What to look for in a shed
Although almost all sheds can be adapted for rabbits there are a few points to consider that might influence your choice.
- Size Even a small 6x4 shed is a nice size for rabbits. Before you go too large it is worth checking with your council is there are any restrictions on the size of the shed you are allowed in your garden.
- Construction Several different types of cladding (the wood covering the walls) is used on sheds. Tongue and groove and shiplap cladding are cut so they slot together to giving a smooth finish to the interior walls. Overlap cladding means the boards are fitted so each board slightly overlaps the one below like tiles on a house roof. This leaves unprotected edges inside the shed which are easy for a rabbit to get its teeth around and chew so will need lining with boards. This type of construction is cheaper but less sturdy. Have a look at sheds in your local shops to get a feel for the differences.

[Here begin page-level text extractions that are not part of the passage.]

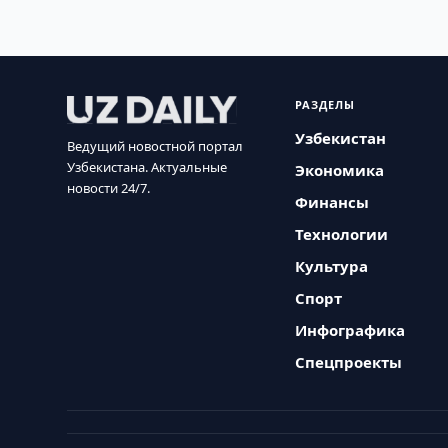
РАЗДЕЛЫ
Узбекистан
Ведущий новостной портал
Узбекистана. Актуальные
Экономика
новости 24/7.
Финансы
Технологии
Культура
Спорт
Инфографика
Спецпроекты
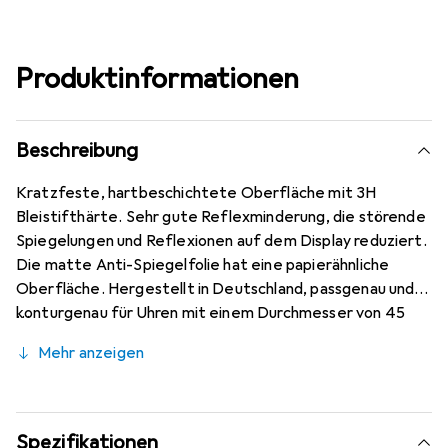
Produktinformationen
Beschreibung
Kratzfeste, hartbeschichtete Oberfläche mit 3H
Bleistifthärte. Sehr gute Reflexminderung, die störende
Spiegelungen und Reflexionen auf dem Display reduziert.
Die matte Anti-Spiegelfolie hat eine papierähnliche
Oberfläche. Hergestellt in Deutschland, passgenau und
konturgenau für Uhren mit einem Durchmesser von 45
mm, zugeschnitten auf modernsten Maschinen.
Mehr anzeigen
Kinderleichte Anbringung mit 100% blasenfreier Montage
bei gereinigtem Display. Die spezielle Silikon-Haftschicht
verdrängt die Luft beim Aufbringen und schmiegt sich von
selbst an das Display an. Keine Beeinträchtigung der
Spezifikationen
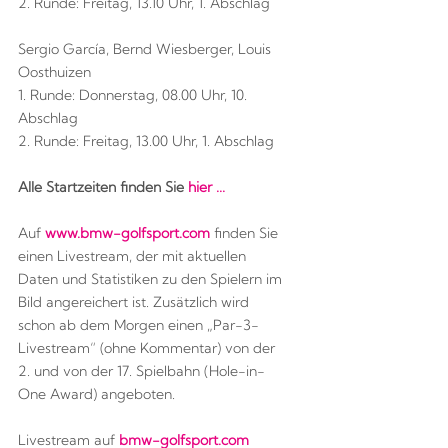
2. Runde: Freitag, 13.10 Uhr, 1. Abschlag
Sergio García, Bernd Wiesberger, Louis
Oosthuizen
1. Runde: Donnerstag, 08.00 Uhr, 10.
Abschlag
2. Runde: Freitag, 13.00 Uhr, 1. Abschlag
Alle Startzeiten finden Sie
hier ...
Auf
www.bmw-golfsport.com
finden Sie
einen Livestream, der mit aktuellen
Daten und Statistiken zu den Spielern im
Bild angereichert ist. Zusätzlich wird
schon ab dem Morgen einen „Par-3-
Livestream“ (ohne Kommentar) von der
2. und von der 17. Spielbahn (Hole-in-
One Award) angeboten.
Livestream auf
bmw-golfsport.com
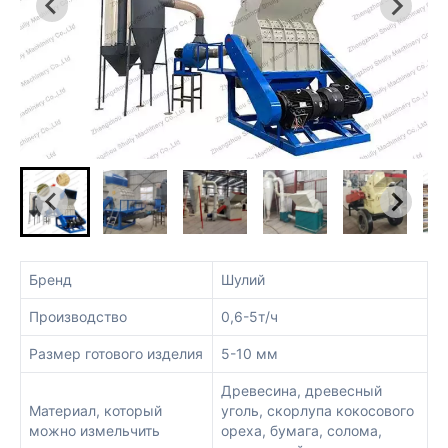
Бренд
Шулий
Производство
0,6-5т/ч
Размер готового изделия
5-10 мм
Древесина, древесный
Материал, который
уголь, скорлупа кокосового
можно измельчить
ореха, бумага, солома,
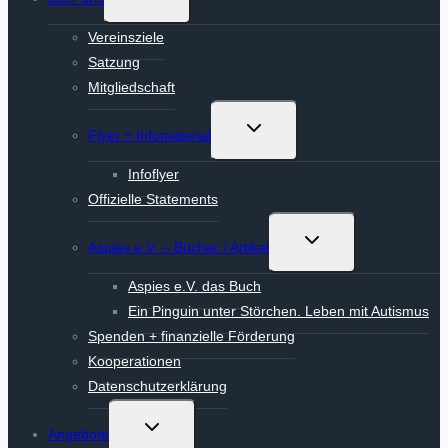
umschalten
Vereinsziele
Satzung
Mitgliedschaft
Untermenü
Flyer + Infomaterial
umschalten
Infoflyer
Offizielle Statements
Untermenü
Aspies e.V. – Bücher / Artikel
umschalten
Aspies e.V. das Buch
Ein Pinguin unter Störchen. Leben mit Autismus
Spenden + finanzielle Förderung
Kooperationen
Datenschutzerklärung
Untermenü
Angebote
umschalten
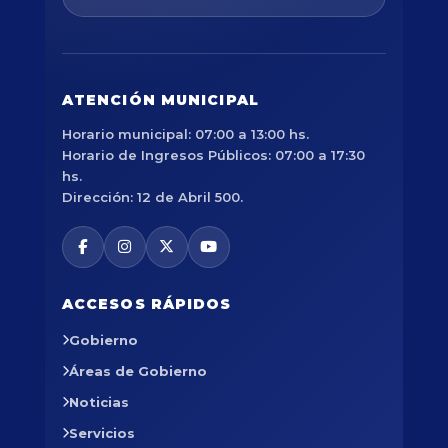
ATENCIÓN MUNICIPAL
Horario municipal: 07:00 a 13:00 hs.
Horario de Ingresos Públicos: 07:00 a 17:30
hs.
Dirección: 12 de Abril 500.
ACCESOS RÁPIDOS
Gobierno
Áreas de Gobierno
Noticias
Servicios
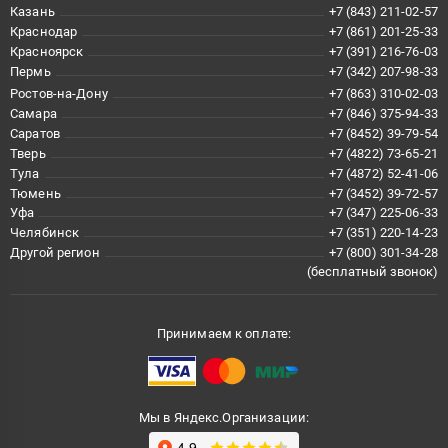
Казань
+7 (843) 211-02-57
Краснодар
+7 (861) 201-25-33
Красноярск
+7 (391) 216-76-03
Пермь
+7 (342) 207-98-33
Ростов-на-Дону
+7 (863) 310-02-03
Самара
+7 (846) 375-94-33
Саратов
+7 (8452) 39-79-54
Тверь
+7 (4822) 73-65-21
Тула
+7 (4872) 52-41-06
Тюмень
+7 (3452) 39-72-57
Уфа
+7 (347) 225-06-33
Челябинск
+7 (351) 220-14-23
Другой регион
+7 (800) 301-34-28
(бесплатный звонок)
Принимаем к оплате:
Мы в Яндекс.Организации:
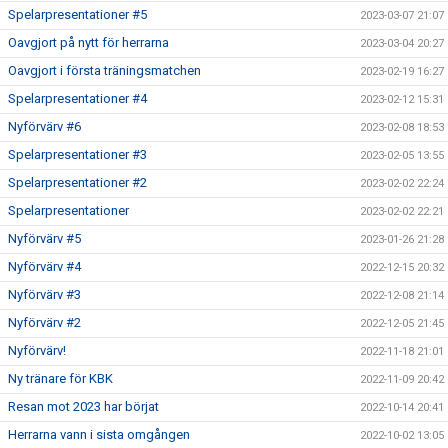
Spelarpresentationer #5
2023-03-07 21:07
Oavgjort på nytt för herrarna
2023-03-04 20:27
Oavgjort i första träningsmatchen
2023-02-19 16:27
Spelarpresentationer #4
2023-02-12 15:31
Nyförvärv #6
2023-02-08 18:53
Spelarpresentationer #3
2023-02-05 13:55
Spelarpresentationer #2
2023-02-02 22:24
Spelarpresentationer
2023-02-02 22:21
Nyförvärv #5
2023-01-26 21:28
Nyförvärv #4
2022-12-15 20:32
Nyförvärv #3
2022-12-08 21:14
Nyförvärv #2
2022-12-05 21:45
Nyförvärv!
2022-11-18 21:01
Ny tränare för KBK
2022-11-09 20:42
Resan mot 2023 har börjat
2022-10-14 20:41
Herrarna vann i sista omgången
2022-10-02 13:05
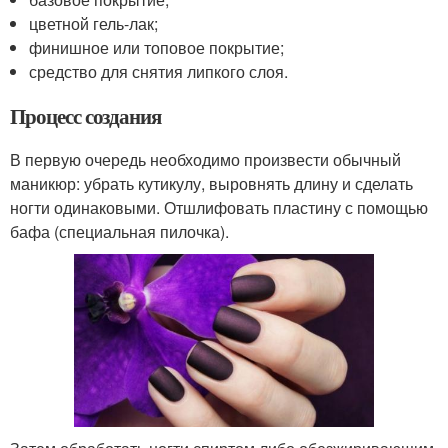
цветной гель-лак;
финишное или топовое покрытие;
средство для снятия липкого слоя.
Процесс создания
В первую очередь необходимо произвести обычный
маникюр: убрать кутикулу, выровнять длину и сделать
ногти одинаковыми. Отшлифовать пластину с помощью
бафа (специальная пилочка).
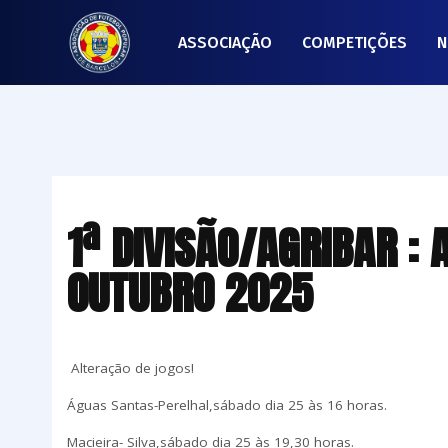
ASSOCIAÇÃO
COMPETIÇÕES
N
1ª DIVISÃO/AGRIBAR :
OUTUBRO 2025
Alteração de jogos!
Águas Santas-Perelhal,sábado dia 25 às 16 horas.
Macieira- Silva,sábado dia 25 às 19,30 horas.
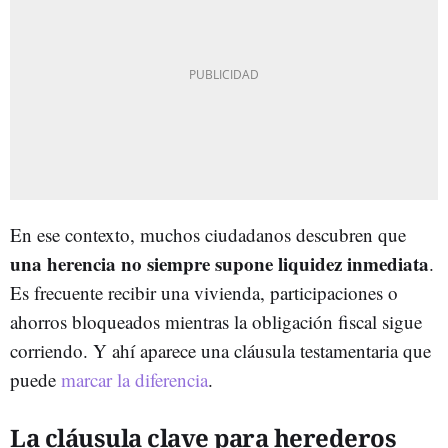
En ese contexto, muchos ciudadanos descubren que
una herencia no siempre supone liquidez inmediata
.
Es frecuente recibir una vivienda, participaciones o
ahorros bloqueados mientras la obligación fiscal sigue
corriendo. Y ahí aparece una cláusula testamentaria que
puede
marcar la diferencia
.
La cláusula clave para herederos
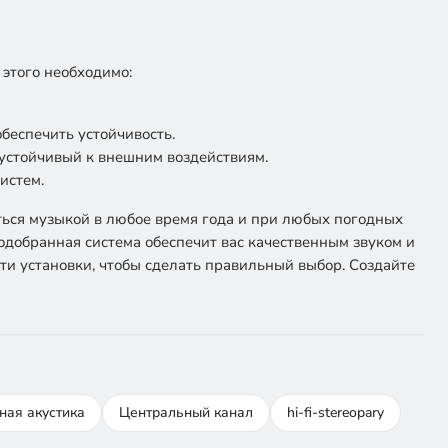
 этого необходимо:
обеспечить устойчивость.
устойчивый к внешним воздействиям.
истем.
аться музыкой в любое время года и при любых погодных
подобранная система обеспечит вас качественным звуком и
ти установки, чтобы сделать правильный выбор. Создайте
ная акустика
Центральный канал
hi-fi-stereopary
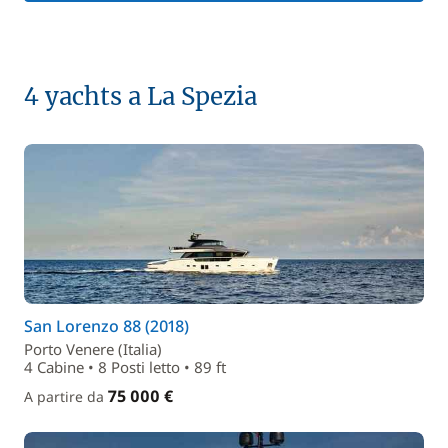
4 yachts a La Spezia
San Lorenzo 88 (2018)
Porto Venere (Italia)
4 Cabine • 8 Posti letto • 89 ft
75 000 €
A partire da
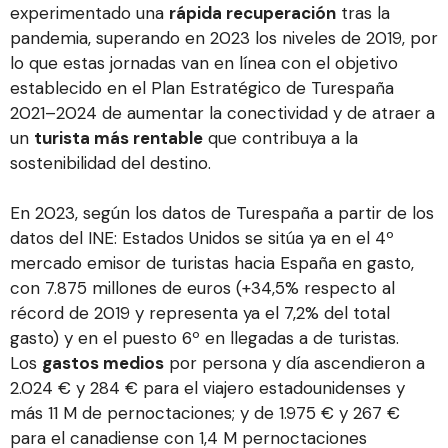
experimentado una
rápida recuperación
tras la
pandemia, superando en 2023 los niveles de 2019, por
lo que estas jornadas van en línea con el objetivo
establecido en el Plan Estratégico de Turespaña
2021–2024 de aumentar la conectividad y de atraer a
un
turista más rentable
que contribuya a la
sostenibilidad del destino.
En 2023, según los datos de Turespaña a partir de los
datos del INE: Estados Unidos se sitúa ya en el 4º
mercado emisor de turistas hacia España en gasto,
con 7.875 millones de euros (+34,5% respecto al
récord de 2019 y representa ya el 7,2% del total
gasto) y en el puesto 6º en llegadas a de turistas.
Los
gastos medios
por persona y día ascendieron a
2.024 € y 284 € para el viajero estadounidenses y
más 11 M de pernoctaciones; y de 1.975 € y 267 €
para el canadiense con 1,4 M pernoctaciones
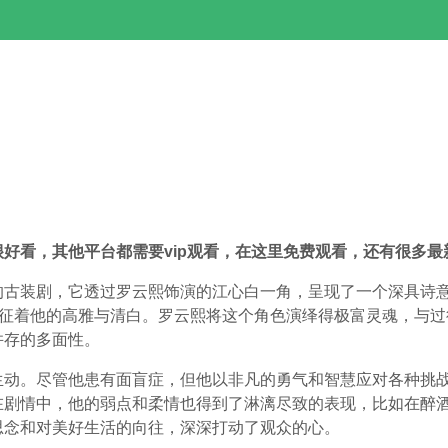
好看，其他平台都需要vip观看，在这里免费观看，还有很多
的古装剧，它透过罗云熙饰演的江心白一角，呈现了一个深具诗
象征着他的高雅与清白。罗云熙将这个角色演绎得极富灵魂，与
并存的多面性。
生动。尽管他患有面盲症，但他以非凡的勇气和智慧应对各种挑
在剧情中，他的弱点和柔情也得到了淋漓尽致的表现，比如在醉
思念和对美好生活的向往，深深打动了观众的心。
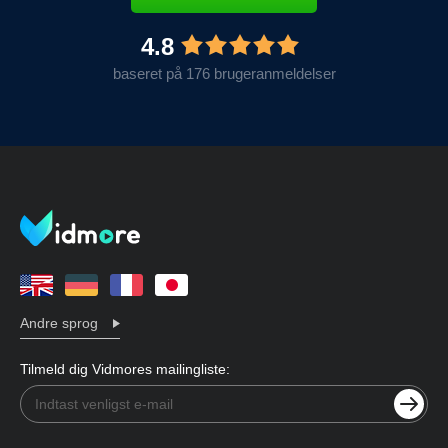
4.8
baseret på 176 brugeranmeldelser
Andre sprog
Tilmeld dig Vidmores mailingliste:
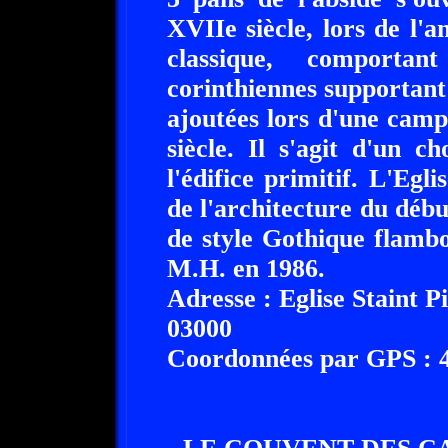
XVIIe siècle, lors de l'
classique, comporta
corinthiennes supportant 
ajoutées lors d'une cam
siècle. Il s'agit d'un c
l'édifice primitif. L'Egl
de l'architecture du débu
de style Gothique flambo
M.H. en 1986.
Adresse : Eglise Staint 
03000
Coordonnées par GPS : 46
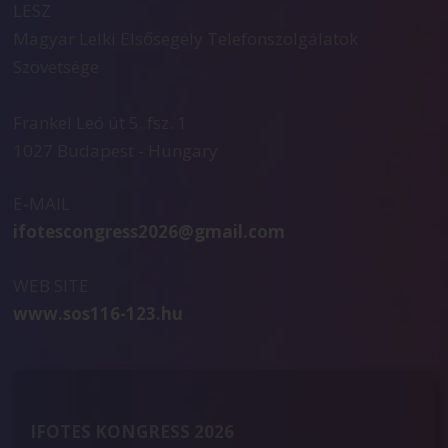
LESZ
Magyar Lelki Elsősegély Telefonszolgálatok
Szövetsége
Frankel Leó út 5. fsz. 1
1027 Budapest - Hungary
E-MAIL
ifotescongress2026@gmail.com
WEB SITE
www.sos116-123.hu
IFOTES KONGRESS 2026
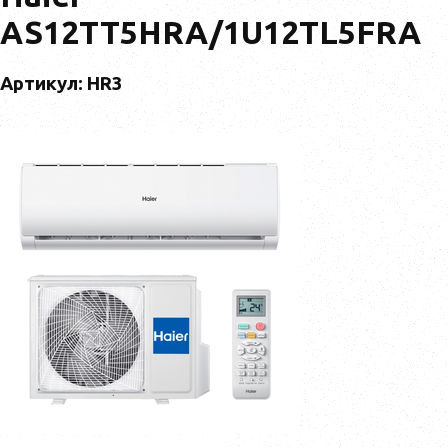
AS12TT5HRA/1U12TL5FRA
Артикул: HR3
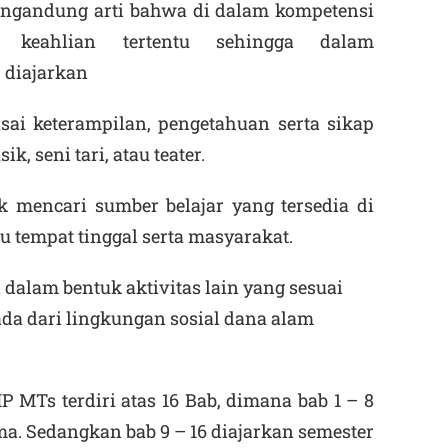
ngandung arti bahwa di dalam kompetensi
 keahlian tertentu sehingga dalam
 diajarkan
ai keterampilan, pengetahuan serta sikap
k, seni tari, atau teater.
k mencari sumber belajar yang tersedia di
u tempat tinggal serta masyarakat.
dalam bentuk aktivitas lain yang sesuai
da dari lingkungan sosial dana alam
P MTs terdiri atas 16 Bab, dimana bab 1 – 8
ma. Sedangkan bab 9 – 16 diajarkan semester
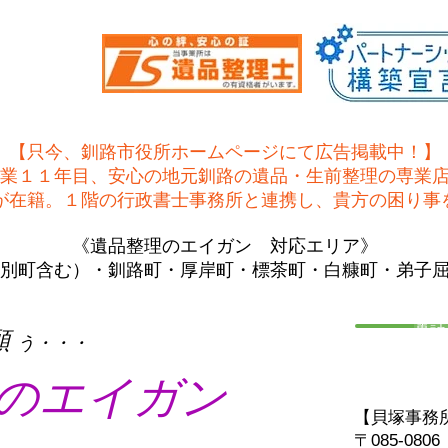
【只今、釧路市役所ホームページにて広告掲載中！】
業１１年目、安心の地元釧路の遺品・生前整理の専業
士が在籍。１階の行政書士事務所と連携し、貴方の困り事
《遺品整理のエイガン 対応エリア》
別町含む）・釧路町・厚岸町・標茶町・白糠町・弟子
電話
願
う・・・
のエイガン
【貝塚事務
〒085-08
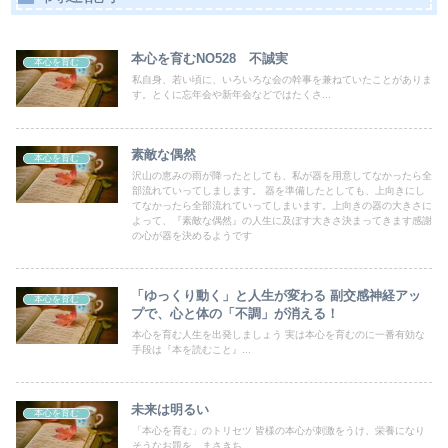
本心を育むNO528 不誠実
本心を育む
私自身、若い頃に、いろいろな会の幹事を兼ねていたことがありま
す。とくに忘年会や新年会などではたくさ...
素敵な偶然
本心を育む
沢山の恵みの雨が降ったとしても、私が器を用意してなかったら全
部流れていってしまします。 器を準備したとしても、上向きにし
てなかったら全部流れていってしまいます。上向きの器の大きさに
よって、『素敵な偶然』の人生に及ぼす大きさ決まってきます感謝
の心が器を決めるようです
「ゆっくり動く」と人生が変わる 副交感神経アッ
本心を育む
プで、心と体の「不調」が消える！
本心を育む人生を出発しましょう 実は本心を育むのに一番有効な
手段は『本を読むこと』...
未来は明るい
本心を育む
「本心を育む」のトリセツ 皆様の本心が刺激をうけ、栄養になり
そうなお題を、まさきち...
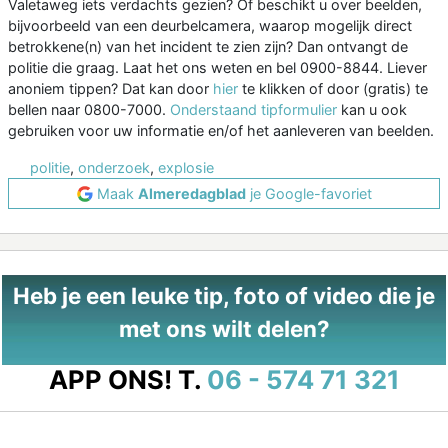
Valetaweg iets verdachts gezien? Of beschikt u over beelden,
bijvoorbeeld van een deurbelcamera, waarop mogelijk direct
betrokkene(n) van het incident te zien zijn? Dan ontvangt de
politie die graag. Laat het ons weten en bel 0900-8844. Liever
anoniem tippen? Dat kan door
hier
te klikken of door (gratis) te
bellen naar 0800-7000.
Onderstaand tipformulier
kan u ook
gebruiken voor uw informatie en/of het aanleveren van beelden.
politie
,
onderzoek
,
explosie
Maak
Almeredagblad
je Google-favoriet
Heb je een leuke tip, foto of video die je
met ons wilt delen?
APP ONS!
T.
06 - 574 71 321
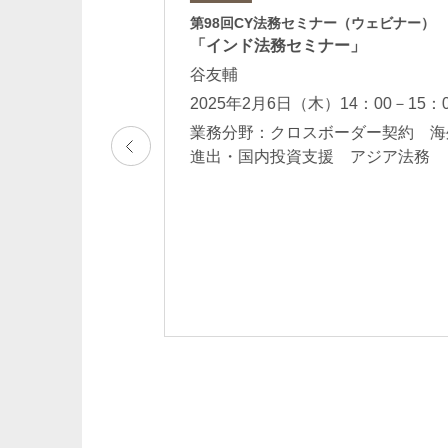
ー
第98回CY法務セミナー（ウェビナー）
実務」
「インド法務セミナー」
谷友輔
2025年2月6日（木）14：00－15：
法務
業務分野：クロスボーダー契約 海
進出・国内投資支援 アジア法務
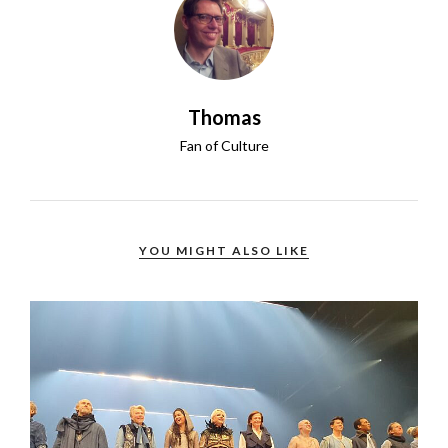
Thomas
Fan of Culture
YOU MIGHT ALSO LIKE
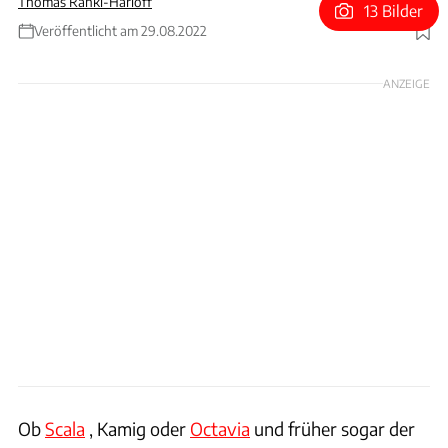
Thomas Ranki-Harloff
13 Bilder
Veröffentlicht am 29.08.2022
Foto: Dino Eisele
ANZEIGE
Ob
Scala
, Kamig oder
Octavia
und früher sogar der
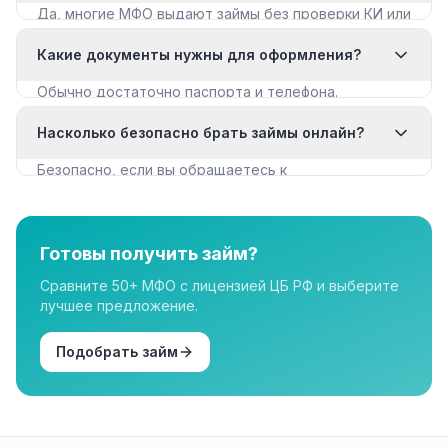
Да, многие МФО выдают займы без проверки КИ или
с мягкими требованиями. Смотрите раздел «Займы
Какие документы нужны для оформления?
с плохой КИ».
Обычно достаточно паспорта и телефона.
Некоторые МФО запрашивают дополнительные
Насколько безопасно брать займы онлайн?
документы для крупных сумм.
Безопасно, если вы обращаетесь к
лицензированным МФО из реестра ЦБ РФ. Все
организации в нашем каталоге имеют лицензию.
Готовы получить займ?
Сравните 50+ МФО с лицензией ЦБ РФ и выберите
лучшее предложение.
Подобрать займ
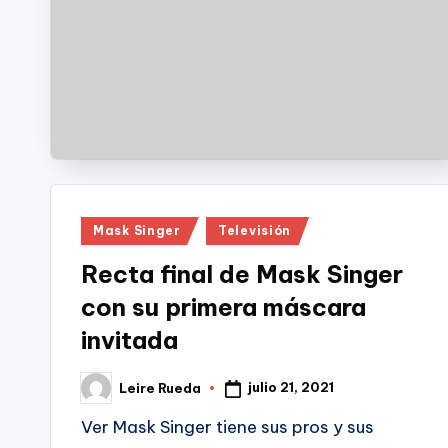
Publicado
Mask Singer
Televisión
en
Recta final de Mask Singer
con su primera máscara
invitada
julio 21, 2021
Leire Rueda
Publicado
por
Ver Mask Singer tiene sus pros y sus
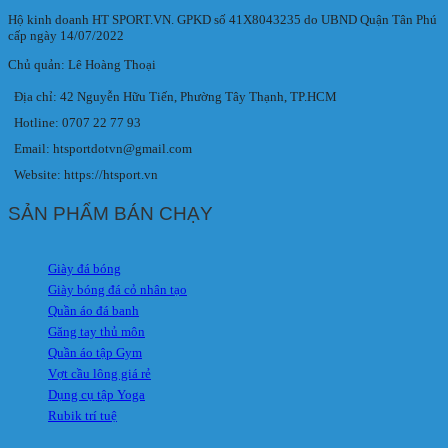
Hộ kinh doanh HT SPORT.VN. GPKD số 41X8043235 do UBND Quận Tân Phú
cấp ngày 14/07/2022
Chủ quản: Lê Hoàng Thoại
Địa chỉ: 42 Nguyễn Hữu Tiến, Phường Tây Thạnh, TP.HCM
Hotline: 0707 22 77 93
Email: htsportdotvn@gmail.com
Website: https://htsport.vn
SẢN PHẨM BÁN CHẠY
Giày đá bóng
Giày bóng đá cỏ nhân tạo
Quần áo đá banh
Găng tay thủ môn
Quần áo tập Gym
Vợt cầu lông giá rẻ
Dụng cụ tập Yoga
Rubik trí tuệ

- Style Depending on your plans the type of shed may not make much difference but it is worth noting where the doors and windows are in relation to where you want to position your shed. If you plan to attach a run then consider which side of the shed it would be attached to and where the eaves are. Think about your plans for ventilation and light if there are windows do they open? If there are no windows you will need to do more adaptations (either adding a mesh door or a run) to give your rabbits access to light.
Adapting a Shed for Rabbits
There are several options for windows:
Permanently exchange glazing for mesh this provides plenty of ventilation but you will need to provide a shelter inside the shed for cold weather. You can also create covers for the windows to suit the season such as fly screen for summer and heavy duty tarp to increase heat retention in winter.
Add a secondary mesh screen If your shed has opening windows then you can open them in hot weather for extra ventilation and fit a secondary mesh screen behind or over them for security (to prevent your rabbit getting out or anything getting in).
If you have no opening windows and want to keep the glazing you will need to provide alternative ventilation particular in summer when sun shining through windows can make the temperature rise inside.
Your shed door will need a suitable lock for security. A bolt will prevent access from animals and a padlock can be added to prevent human intruders.
Because your rabbits will be on floor level, you may want to consider a low barrier that you can step over but will stop your rabbits immediately running out when you open the door.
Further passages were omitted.